PROMEMORIA PER LA PROSSIMA CAMPAGNA ELETTORALE - DI LUPIN III


Il 2007 sarà il 15° anno dalla riforma del rapporto di lavoro nel pubblico impiego: facciamo un bilancio di questo settore che occupa 3.350.000 lavoratori (più circa 400.000 precari che verranno assunti a tempo indeterminato con la finanziaria in approvazione, bel colpo per i conti dello stato). Se non è possibile fare una valutazione in riferimento alla produttività (non esistono statistiche effettive!), dall’altra si può quantomeno accertare il costo, distribuito per categorie, e tentare una comparazione, per quanto possibile, con il resto del mondo dei lavoratori dipendenti. I dati, disaggregati per varie categorie, mostrano un quadro alquanto impietoso dei costi della macchina pubblica (va ricordato che in ogni categoria si sono raggruppati tutti i livelli contrattuali).
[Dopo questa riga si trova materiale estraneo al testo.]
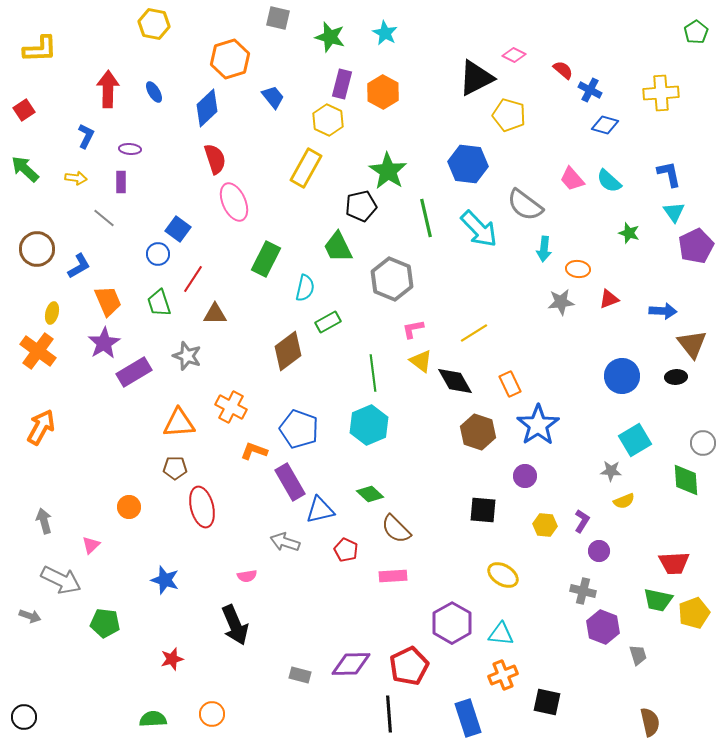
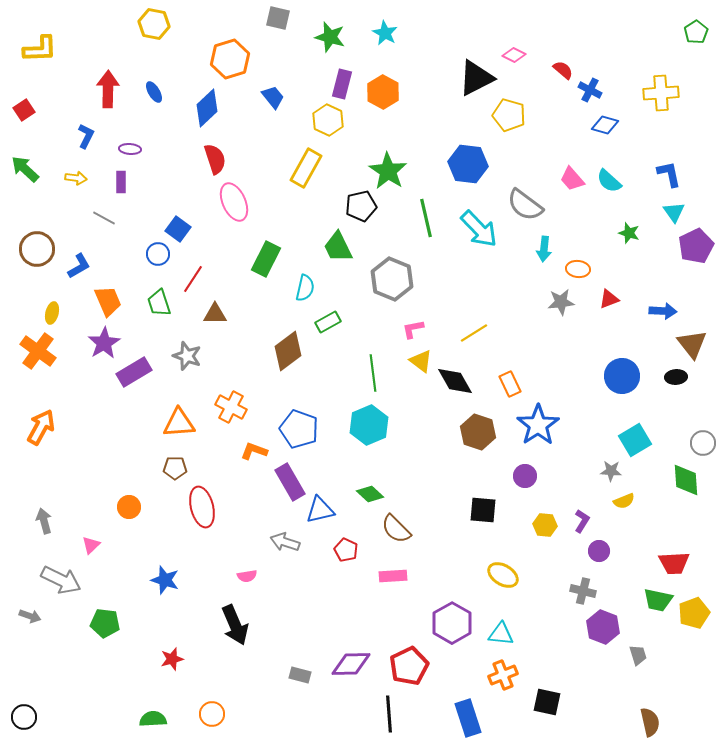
gray line at (104, 218): rotated 10 degrees counterclockwise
In ogni caso, anche considerando questo limite, se compariamo lo stipendio medio nel pubblico impiego con quelli medi dei settori privati si possono cogliere immediatamente le discrepanze a favore dei primi: 41.000 euro contro una media di circa 30.000 euro del settore privato (è ottenuto come media sui 3 settori produttivi considerando i diversi livelli contrattuali senza distinzione). Si capisce perfettamente dove sta uno dei gangli perversi che impediscono alla nostra economia di crescere. Ma c’è di più: oltre a distruggere ricchezza, assorbire risorse dai settori produttivi, distorcere socialmente la distribuzione della ricchezza (in una vera guerra tra poveri), il settore pubblico è ormai un serbatoio di potere dei sindacati (in questa chiave di lettura va letto il “benvenuto” dato dagli operai della FIAT ad Epifani e soci). Nel settore privato il datore di lavoro non contratta con i sindacati i criteri per i passaggi di qualifica, mentre ciò è sistematico nel pubblico: all’INPS il 90% del personale è inquadrato tutto in un unico livello! Alle Dogane il personale ha una sola categoria contrattuale; lo stesso in tantissimi Comuni ed enti locali, alla faccia di produttività ed efficienza. Questi dati, seppur nella loro semplicità, segnalano che i sindacati hanno fallito nella loro stessa missione!